Books: Measure of the Man
GAUGUIN IN THE SOUTH SEAS by Bengt Danielsson. 336 pages. Doubleday. $7.95.
Posterity appreciates Paul Gauguin more than his contemporaries did. While he lived, the museums of his native France coldly refused him wall space. Until his death in 1903, his canvases found mostly a rude or indifferent market; later the bidding began to spiral out of sight: a single Gauguin was knocked down for $364,000 at Sotheby's in 1959. Posterity, in short, has caught up with Gauguin's notion of his own indisputable greatness. The matter of the Gauguin legend, however, is disputable, and this book ably succeeds in separating the facts from the romance.
Indecent Exposure. Bengt Danielsson is no art critic but an anthropologist who accompanied Thor Heyerdahl's 1947 Kon-Tiki expedition to Polynesia, succumbed to the charm of the South Seas and moved his family to Tahiti in 1956. There he bumped into the legend of Gauguin, who spent his last years in Tahiti and in the nearby Marquesas and whose grave on Hiva Oa Island surveys the Pacific. Danielsson soon discovered what was for him an astonishing fact: none of Gauguin's many biographers had ever bothered to measure the legend in the place where so much of it was made.
The figure of Gauguin that takes shape here is that of a man whose posthumous reputation stands in heavy debt to his dramatic self-exile to the South Seas.

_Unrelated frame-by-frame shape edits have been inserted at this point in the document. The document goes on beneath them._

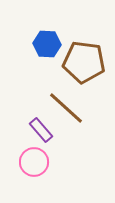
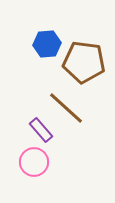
blue hexagon: rotated 8 degrees counterclockwise
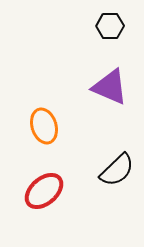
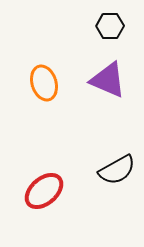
purple triangle: moved 2 px left, 7 px up
orange ellipse: moved 43 px up
black semicircle: rotated 15 degrees clockwise
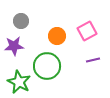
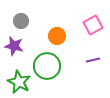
pink square: moved 6 px right, 6 px up
purple star: rotated 18 degrees clockwise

By the time Gauguin arrived in 1891, his style had already been formed, his competence proved; nothing he did thereafter materially changed or improved either. Seeking in a Rousseauean state of nature the simple truths he wanted to paint, Gauguin found instead a culture already changed by a century of Western influences. Papeete, the capital, was any ugly French town. Gauguin's models dressed more decorously than he: when he bathed in the raw, a gendarme fined him for indecent exposure.
Gauguin did not always rely on available models. The studio of Charles Spitz, then Tahiti's only professional photographer, supplied him with inspiration for his art. His Pape Moe (The Mysterious Water), which shows a Tahitian boy drinking from a mountain spring, was painted from a Spitz photo. In la Orana Maria, one of his best-known canvases, the Tahitian figures strike poses deriving entirely from a photograph of a Javanese-temple frieze that Gauguin had brought from Paris.

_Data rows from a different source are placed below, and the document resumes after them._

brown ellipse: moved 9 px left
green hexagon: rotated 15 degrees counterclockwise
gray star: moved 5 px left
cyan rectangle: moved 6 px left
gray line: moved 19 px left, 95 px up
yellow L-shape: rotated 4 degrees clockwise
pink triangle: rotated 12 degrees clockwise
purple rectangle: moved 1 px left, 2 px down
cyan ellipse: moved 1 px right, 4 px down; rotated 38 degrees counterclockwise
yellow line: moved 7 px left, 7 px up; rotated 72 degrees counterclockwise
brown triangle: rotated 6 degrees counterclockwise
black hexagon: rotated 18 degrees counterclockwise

Instead of absorbing his elected milieu, Gauguin largely rebuffed it. In an area where food could be plucked from trees and the sea, he exhausted funds on potatoes, canned asparagus and claret imported from France. Nearly all of the native-language titles affixed to his paintings betray his ignorance of the tongue. He learned little of the native myths, committing to canvas misconstructions so gross that Tahitians would have laughed if they had understood them. To the end of his days, he painted human figures on the guideline checkerboards, like graph paper, that steady the novice's uncertain hand.
Uncoached, Undazzled. Gauguin in the South Seas should surprise readers who have been accustomed to the legend of the man inspired by Maugham's The Moon and Sixpence and propagated by art dealers. Moreover, Biographer Danielsson stands in no perceptible awe of his subject's artistic stature.